TASK TO COMPLETE:
Look through the records below for the line with "Возможно сочетание нескольких" and the line with "проекту в единственном экземпляре.", then return those lines and all lines between, exactly.

MATERIAL FOR THIS EXERCISE section start

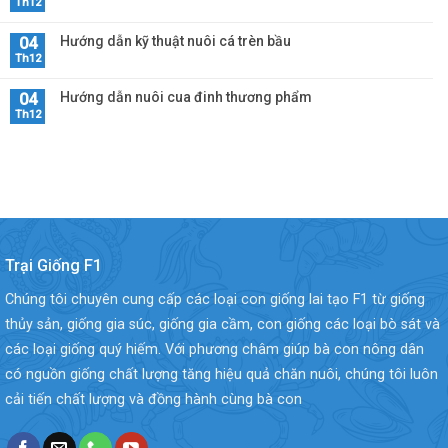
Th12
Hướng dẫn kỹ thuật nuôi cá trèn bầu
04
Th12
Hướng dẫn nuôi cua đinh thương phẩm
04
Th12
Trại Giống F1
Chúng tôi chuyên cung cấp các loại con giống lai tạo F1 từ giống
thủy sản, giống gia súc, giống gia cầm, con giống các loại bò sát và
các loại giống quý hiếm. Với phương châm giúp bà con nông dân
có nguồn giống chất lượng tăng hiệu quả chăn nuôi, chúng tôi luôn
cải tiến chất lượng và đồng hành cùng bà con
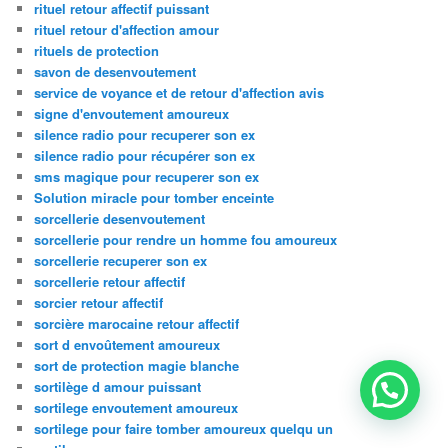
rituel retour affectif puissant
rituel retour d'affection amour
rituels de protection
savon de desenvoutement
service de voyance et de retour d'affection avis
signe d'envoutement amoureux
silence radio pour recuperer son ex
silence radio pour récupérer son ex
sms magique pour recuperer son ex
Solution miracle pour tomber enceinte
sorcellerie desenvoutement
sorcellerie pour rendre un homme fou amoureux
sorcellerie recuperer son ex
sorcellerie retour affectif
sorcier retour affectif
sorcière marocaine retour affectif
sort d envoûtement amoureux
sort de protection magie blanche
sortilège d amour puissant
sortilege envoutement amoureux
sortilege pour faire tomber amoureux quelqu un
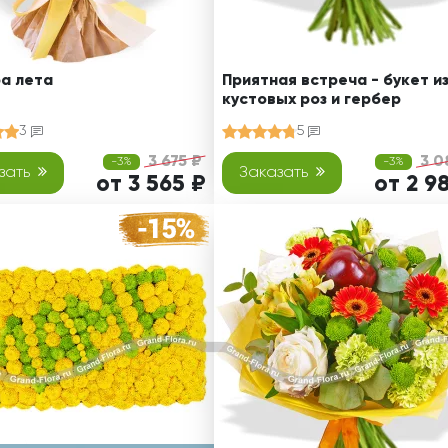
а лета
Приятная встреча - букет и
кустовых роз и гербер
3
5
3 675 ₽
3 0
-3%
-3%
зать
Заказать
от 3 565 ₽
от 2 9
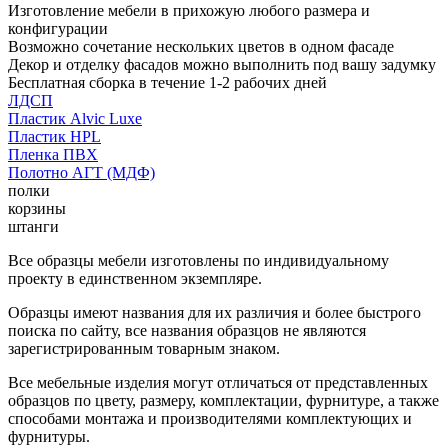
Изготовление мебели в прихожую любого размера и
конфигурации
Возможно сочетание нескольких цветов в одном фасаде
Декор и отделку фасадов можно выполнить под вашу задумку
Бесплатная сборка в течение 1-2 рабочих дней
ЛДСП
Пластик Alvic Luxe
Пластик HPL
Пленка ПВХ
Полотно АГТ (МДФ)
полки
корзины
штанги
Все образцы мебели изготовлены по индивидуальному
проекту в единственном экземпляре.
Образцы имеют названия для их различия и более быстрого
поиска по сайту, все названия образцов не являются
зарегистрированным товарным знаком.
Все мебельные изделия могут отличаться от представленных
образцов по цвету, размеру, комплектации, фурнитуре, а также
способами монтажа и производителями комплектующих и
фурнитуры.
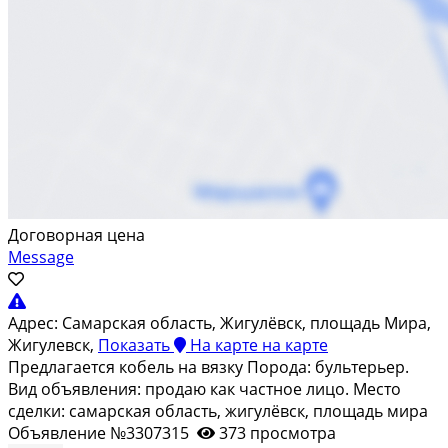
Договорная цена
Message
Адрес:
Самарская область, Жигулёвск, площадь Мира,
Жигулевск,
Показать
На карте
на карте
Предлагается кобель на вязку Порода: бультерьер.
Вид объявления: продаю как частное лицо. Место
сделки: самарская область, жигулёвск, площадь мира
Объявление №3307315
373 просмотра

MATERIAL FOR THIS EXERCISE section end
MATERIAL FOR THIS EXERCISE section start

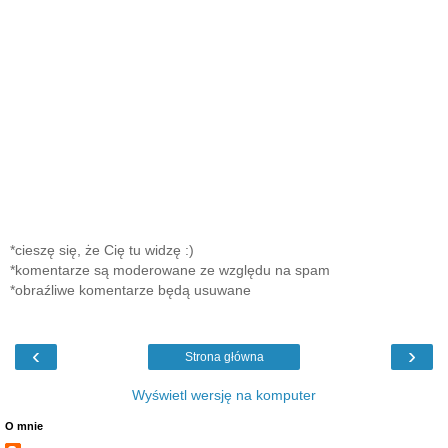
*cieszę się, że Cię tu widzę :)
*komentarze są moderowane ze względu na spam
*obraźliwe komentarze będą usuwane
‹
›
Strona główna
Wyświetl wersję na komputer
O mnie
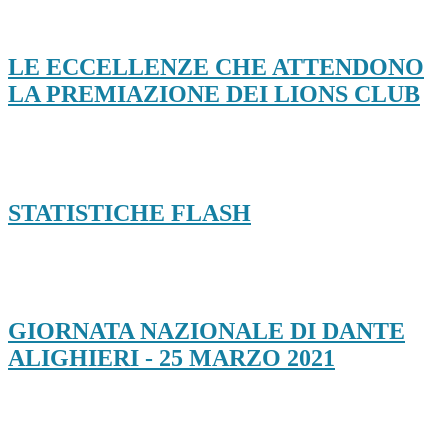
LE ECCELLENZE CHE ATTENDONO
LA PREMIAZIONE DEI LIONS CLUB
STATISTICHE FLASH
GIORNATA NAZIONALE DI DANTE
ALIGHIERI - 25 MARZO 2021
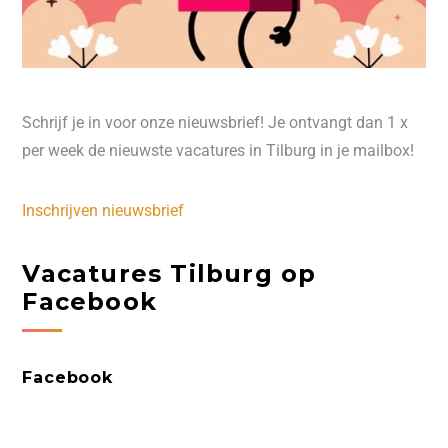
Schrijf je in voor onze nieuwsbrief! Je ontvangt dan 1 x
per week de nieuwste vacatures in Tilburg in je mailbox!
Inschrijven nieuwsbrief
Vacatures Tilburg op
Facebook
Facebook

MATERIAL FOR THIS EXERCISE section end

SOLVED PROBLEM:
Возможно сочетание нескольких цветов в одном фасаде
Декор и отделку фасадов можно выполнить под вашу задумку
Бесплатная сборка в течение 1-2 рабочих дней
ЛДСП
Пластик Alvic Luxe
Пластик HPL
Пленка ПВХ
Полотно АГТ (МДФ)
полки
корзины
штанги
Все образцы мебели изготовлены по индивидуальному
проекту в единственном экземпляре.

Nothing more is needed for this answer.